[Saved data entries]
======
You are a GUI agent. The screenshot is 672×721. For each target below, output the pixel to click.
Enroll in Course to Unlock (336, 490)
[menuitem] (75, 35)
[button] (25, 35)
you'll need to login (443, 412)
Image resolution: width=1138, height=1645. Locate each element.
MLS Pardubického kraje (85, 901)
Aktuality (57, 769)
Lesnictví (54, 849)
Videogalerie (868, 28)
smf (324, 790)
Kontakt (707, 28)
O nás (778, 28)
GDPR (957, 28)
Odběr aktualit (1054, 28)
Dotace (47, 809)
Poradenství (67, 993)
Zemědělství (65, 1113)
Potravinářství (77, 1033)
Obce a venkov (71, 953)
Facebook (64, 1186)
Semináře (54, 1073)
======
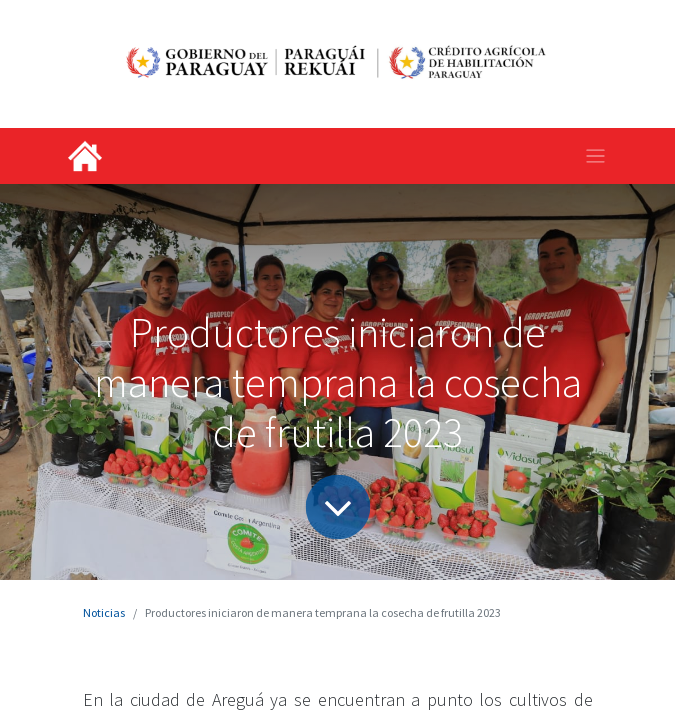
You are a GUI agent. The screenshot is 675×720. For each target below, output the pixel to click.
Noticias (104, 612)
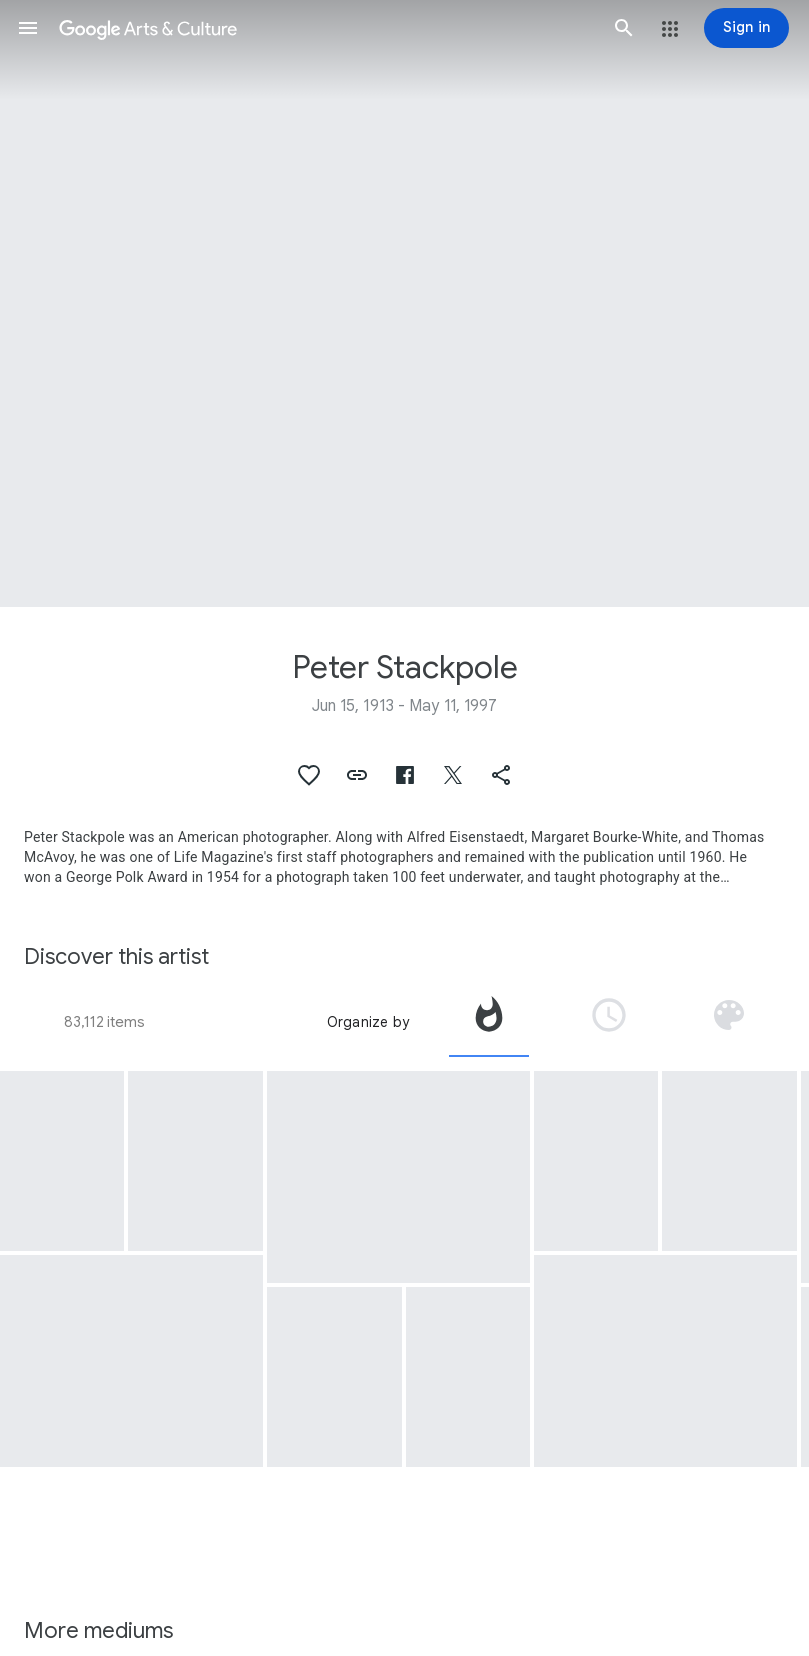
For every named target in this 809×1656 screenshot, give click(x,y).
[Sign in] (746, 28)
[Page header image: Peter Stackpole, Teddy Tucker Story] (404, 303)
======
## Problem requirements:
Taking the line with "Lesnictví (54, 849)" as the first and the line with "Semináře (54, 1073)" as the last, retype that stretch of the data above exactly, with no other lines.

## Answer space:
Lesnictví (54, 849)
Videogalerie (868, 28)
smf (324, 790)
Kontakt (707, 28)
O nás (778, 28)
GDPR (957, 28)
Odběr aktualit (1054, 28)
Dotace (47, 809)
Poradenství (67, 993)
Zemědělství (65, 1113)
Potravinářství (77, 1033)
Obce a venkov (71, 953)
Facebook (64, 1186)
Semináře (54, 1073)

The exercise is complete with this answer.